Two questions[fontem recensere]

Two questions (getting to 96.5%?):

1- Do we have a {{spoiler}} equivalent to add to our Latin pages? If so, what is it?

2- when I create a new Vicipaedia page, is there (I hope there is) a way I can add the link to my new Latin page link to all the equivalent pages that already exist in other Wiki-languages or do I have to add it to the other pages one by one? This is the way I'm currently doing it but I strongly suspect it can be done some other handier way if you read all the instructions before you have a go.

Animus gratissimus,

D Ambulans 17:43, 30 Ianuarii 2006 (UTC)[reply]

ad 1) If someone writes {{spoiler}} (see the use of "nowiki" in the source code of this talk page, which is just to make the construct inactive on this talk page) another page is included (we are using "{" instead of "["). Depending on the specific Wikipedia (en, de, la, ...) there is a sepcial namespace for such templates. In the English WP it is called ... yes! ... "Template". In the Latin WP it is "Formula". Like User/Usor. So {{spoiler}} looks for page Template:spoiler in the English WP and for Formula:spoiler in the Latin WP. It will not find a page Formula:spoiler. You can simply create the template in the Latin WP like every other page. However, it might be a better idea to find a Latin name for the template. Given the Latin name should be "xxx", you would copy "Template:spoiler" from the English WP to "Formula:xxx" in the Latin WP. Then you have to make some corrections in the content, because the template uses other things which are maybe just available on the English WP. Of course you can copy these other templates as well. Example: "Formula:Usor de" is a copy from "Template:User de". Then the names of the categories within the template text had to be corrected: You have to change - in this case - at least 4 times the word User to Usor. If you want a Latin text, you have to translate the content as well. Then you can use your template by writing {{xxx}} ... but then just in the Latin WP.

ad 2) Two answers: a) You have to do it by hand and b) if there is at least one interwiki-link, there are robots, which will add the other links (which can take weeks). See Specialis:Recentchanges and look e. g. for the line "Patavium; 15:42 . . FlaBot (Disputatio) (robot Adding: sv)". Then there is a trick for a) If you want to get most interwiki links, simply copy it from the source of any of the foreign pages. It is a good idea to choose a bigger language which has mostly more interwiki links. If you choose French, for example, you have to add just [[fr:xxxxxx]] by hand and you are done (or you leave French and wait for the robot).

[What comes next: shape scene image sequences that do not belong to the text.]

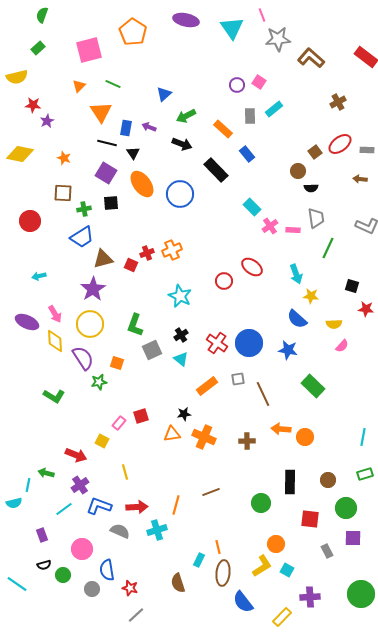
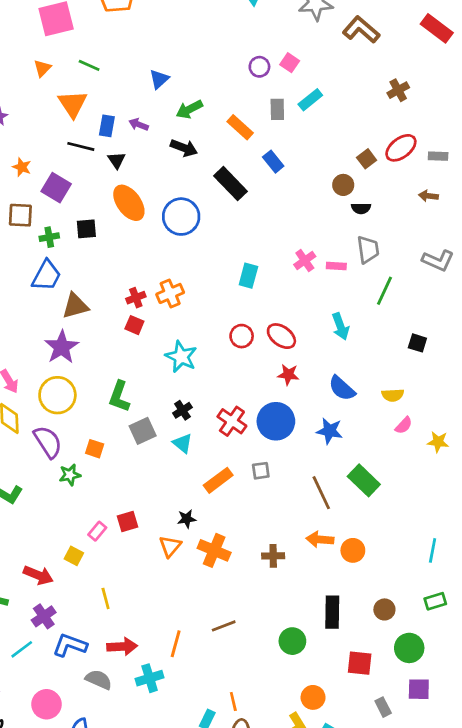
purple square: (106, 173) -> (56, 188), moved
cyan rectangle: (252, 207) -> (248, 276), moved, turned 60
blue trapezoid: (82, 237) -> (46, 276), turned -30
red square: (131, 265) -> (134, 325), moved
red ellipse: (252, 267) -> (281, 336), moved
yellow star: (311, 296) -> (438, 442), moved
red star: (366, 309) -> (288, 375), moved
brown line: (263, 394) -> (321, 493), moved
orange triangle: (172, 434) -> (170, 546), turned -42

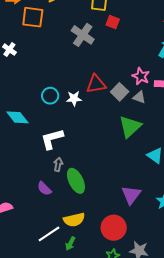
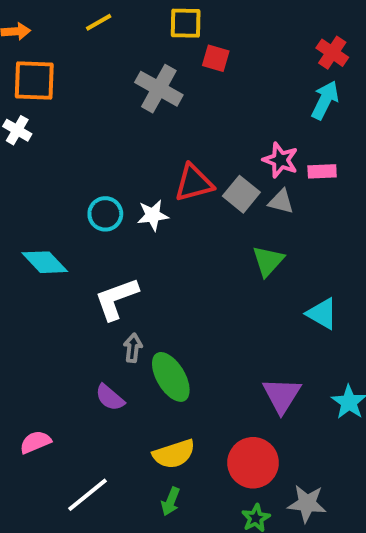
orange square: (33, 17) -> (34, 81), moved
green triangle: (130, 127) -> (268, 261), size x0.7
white line: (49, 234) -> (87, 495), moved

And maybe you have to remove the Latin link [[la:xxxxxx]] otherwise it will be shown on the Latin page.

--Roland2 18:39, 30 Ianuarii 2006 (UTC)[reply]

Descriptiones imaginum[fontem recensere]

Vide Vicipaedia:Taberna/Tabularium 3#Diagnoses (vel descriptiones) imaginum et Usor:IacobusAmor/Disputata anni 2006#Quid est imago?. --UV 14:59, 26 Octobris 2006 (UTC)[reply]

What about a template and/or category like "Imago sine descriptione"? This would help in case I can add an image but do not know a good (Latin) description for it. --Roland (disp.) 12:36, 27 Octobris 2006 (UTC)[reply]
Nunc est: {{Imago sine descriptione}} et Categoria:Imago sine descriptione. Vide etiam Disputatio Usoris:Fabullus#Asterix et Vicipaedia:Taberna#De imaginum explanationibus. --UV 17:24, 23 Maii 2009 (UTC)[reply]

Pinacotheca imaginum vs Porticus imaginum[fontem recensere]

What term is better? We have both ... --Rolandus 19:41, 3 Decembris 2006 (UTC)[reply]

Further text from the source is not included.